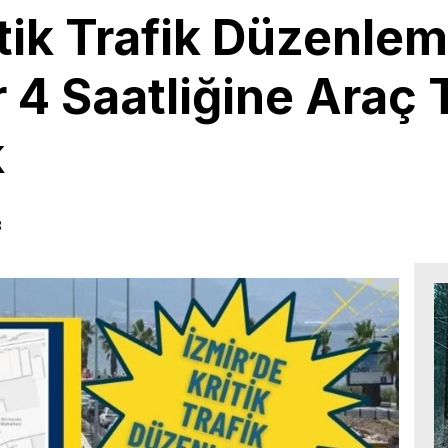
itik Trafik Düzenlem
 4 Saatliğine Araç 
k
3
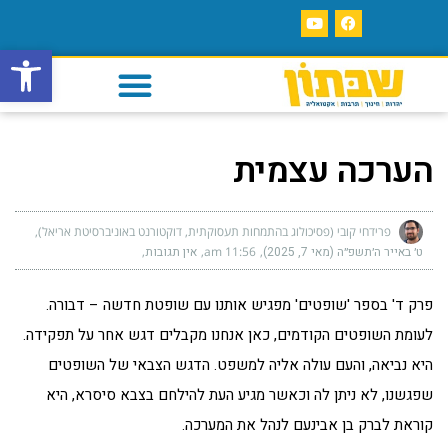
פתח סרגל
הערכה עצמית
פרידחי קובי (פסיכולוג בהתמחות תעסוקתית, דוקטורנט באוניברסיטת אריאל)
ט׳ באייר ה׳תשפ״ה (מאי 7, 2025)
11:56 am
אין תגובות
פרק ד' בספר 'שופטים' מפגיש אותנו עם שופטת חדשה – דבורה.
לעומת השופטים הקודמים, כאן אנחנו מקבלים דגש אחר על תפקידה.
היא נביאה, והעם עולה אליה למשפט. הדגש הצבאי של השופטים
שפגשנו, לא ניתן לה וכאשר מגיע העת להילחם בצבא סיסרא, היא
קוראת לברק בן אבינעם לנהל את המערכה.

_Problem_
Using the entries above, output exactly the lines between the line holding "הערכה עצמית" and the line holding "לעומת השופטים הקודמים, כאן", end lines included, and nothing more.

_Written response_
הערכה עצמית
פרידחי קובי (פסיכולוג בהתמחות תעסוקתית, דוקטורנט באוניברסיטת אריאל)
ט׳ באייר ה׳תשפ״ה (מאי 7, 2025)
11:56 am
אין תגובות
פרק ד' בספר 'שופטים' מפגיש אותנו עם שופטת חדשה – דבורה.
לעומת השופטים הקודמים, כאן אנחנו מקבלים דגש אחר על תפקידה.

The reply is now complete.